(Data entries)
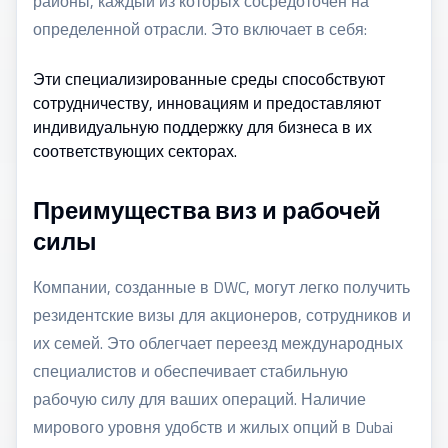
районы, каждый из которых сосредоточен на
определенной отрасли. Это включает в себя:
Эти специализированные среды способствуют
сотрудничеству, инновациям и предоставляют
индивидуальную поддержку для бизнеса в их
соответствующих секторах.
Преимущества виз и рабочей
силы
Компании, созданные в DWC, могут легко получить
резидентские визы для акционеров, сотрудников и
их семей. Это облегчает переезд международных
специалистов и обеспечивает стабильную
рабочую силу для ваших операций. Наличие
мирового уровня удобств и жилых опций в Dubai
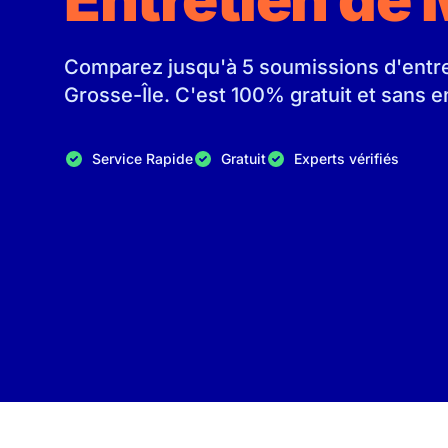
Comparez jusqu'à 5 soumissions d'entrep
Grosse-Île. C'est 100% gratuit et sans
Service Rapide
Gratuit
Experts vérifiés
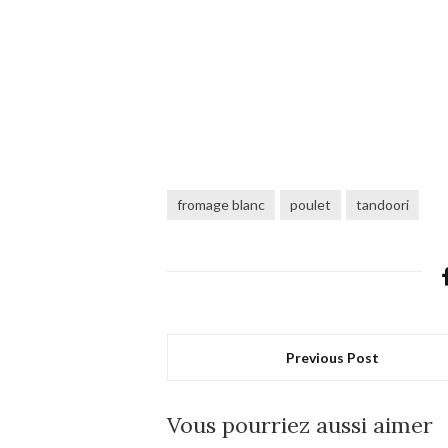
fromage blanc
poulet
tandoori
Previous Post
Vous pourriez aussi aimer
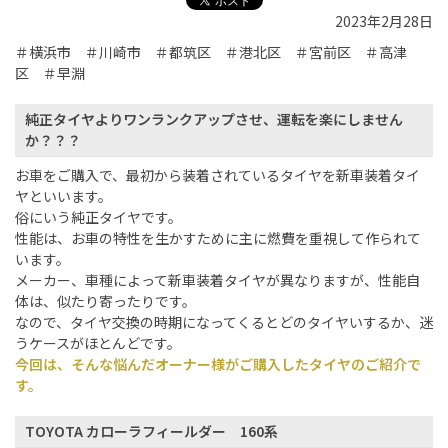
2023年2月28日
＃横浜市 ＃川崎市 ＃都筑区 ＃港北区 ＃宮前区 ＃高津
区 ＃早淵
純正タイヤよりワンランクアップさせ、運転を楽にしません
か？？？
お車をご購入で、最初から装着されているタイヤを新車装着タイ
ヤといいます。
俗にいう純正タイヤです。
性能は、お車の特性を生かすために主に燃費を重視して作られて
います。
メーカー、車種によって新車装着タイヤが異なりますが、性能自
体は、似たり寄ったりです。
なので、タイヤ交換の時期になってくるとどのタイヤいするか、迷
うケースがほとんどです。
今回は、そんな悩んだオーナー様がご購入したタイヤのご紹介で
す。
TOYOTA カローラフィールダー 160系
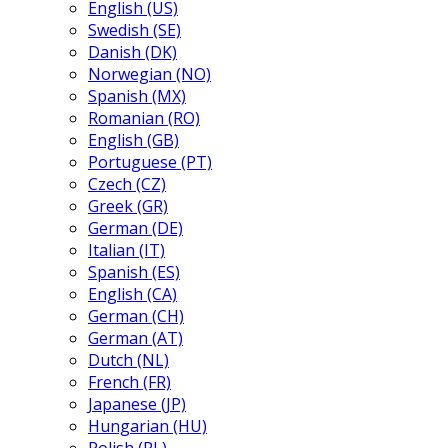
English (US)
Swedish (SE)
Danish (DK)
Norwegian (NO)
Spanish (MX)
Romanian (RO)
English (GB)
Portuguese (PT)
Czech (CZ)
Greek (GR)
German (DE)
Italian (IT)
Spanish (ES)
English (CA)
German (CH)
German (AT)
Dutch (NL)
French (FR)
Japanese (JP)
Hungarian (HU)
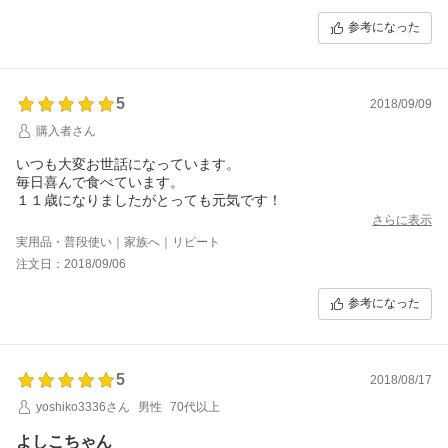
参考になった
5
2018/09/09
購入者さん
いつも大変お世話になっています。
毎日喜んで食べています。
１１歳になりましたがとっても元気です！
さらに表示
実用品・普段使い｜家族へ｜リピート
注文日：2018/09/06
参考になった
5
2018/08/17
yoshiko3336さん
男性
70代以上
よしこちゃん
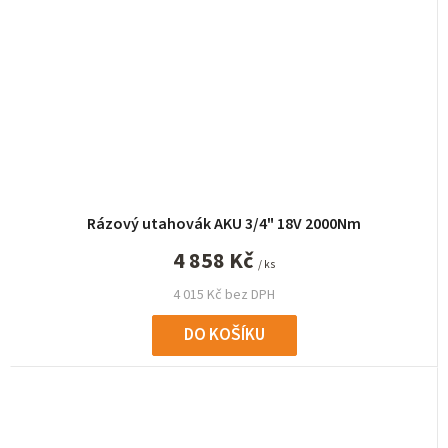
Rázový utahovák AKU 3/4" 18V 2000Nm
4 858 Kč
/ ks
4 015 Kč bez DPH
DO KOŠÍKU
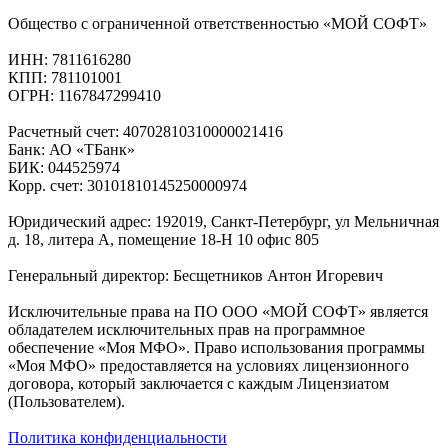
Общество с ограниченной ответственностью «МОЙ СОФТ»
ИНН: 7811616280
КПП: 781101001
ОГРН: 1167847299410
Расчетный счет: 40702810310000021416
Банк: АО «ТБанк»
БИК: 044525974
Корр. счет: 30101810145250000974
Юридический адрес: 192019, Санкт-Петербург, ул Мельничная
д. 18, литера А, помещение 18-Н 10 офис 805
Генеральный директор: Бесщетников Антон Игоревич
Исключительные права на ПО ООО «МОЙ СОФТ» является
обладателем исключительных прав на программное
обеспечение «Моя МФО». Право использования программы
«Моя МФО» предоставляется на условиях лицензионного
договора, который заключается с каждым Лицензиатом
(Пользователем).
Политика конфиденциальности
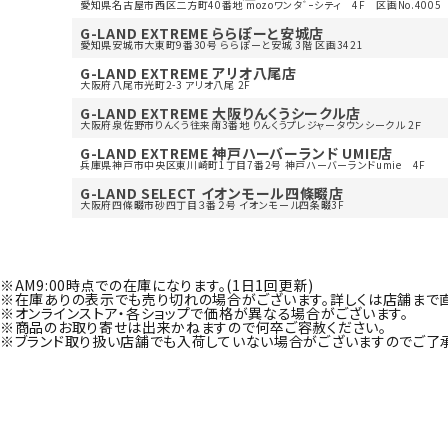
愛知県名古屋市西区二方町40番地 mozoワンタﾞｰシティ 4F 区画No.4005
G-LAND EXTREME ららぽーと安城店
愛知県安城市大東町9番30号 ららぽーと安城 3階 区画3421
G-LAND EXTREME アリオ八尾店
大阪府八尾市光町2-3 アリオ八尾 2F
G-LAND EXTREME 大阪りんくうシークル店
大阪府泉佐野市りんくう往来南3番地 りんくうプレジャータウンシークル 2Ｆ
G-LAND EXTREME 神戸ハーバーランド UMIE店
兵庫県神戸市中央区東川崎町1丁目7番2号 神戸ハーバーランドumie 4F
G-LAND SELECT イオンモール四條畷店
大阪府四條畷市砂四丁目３番２号 イオンモール四条畷3F
※AM9:00時点での在庫になります。(1日1回更新)
※在庫ありの表示でも売り切れの場合がございます。詳しくは店舗まで
※オンラインストア・各ショップで価格が異なる場合がございます。
※商品のお取り寄せは出来かねますので何卒ご容赦ください。
※ブランド取り扱い店舗でも入荷していない場合がございますのでご了承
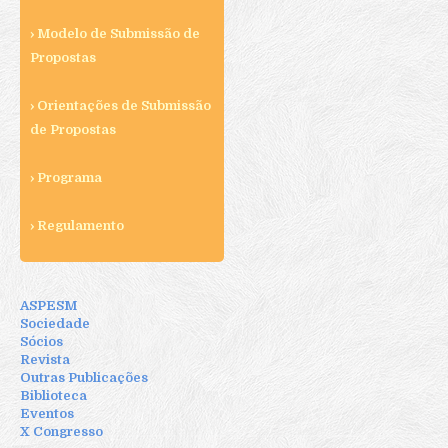
Ficha de Inscrição
› Modelo de Submissão de
Modelo de Submissão de Propostas
Propostas
Regulamento
› Orientações de Submissão
Programa Congresso 2019
de Propostas
› Programa
› Regulamento
ASPESM
Sociedade
Sócios
Revista
Outras Publicações
Biblioteca
Eventos
X Congresso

● **What the task requires**: Pull out all lines from the entries above that include the word "Modelo".

● **Response**:
› Modelo de Submissão de
Modelo de Submissão de Propostas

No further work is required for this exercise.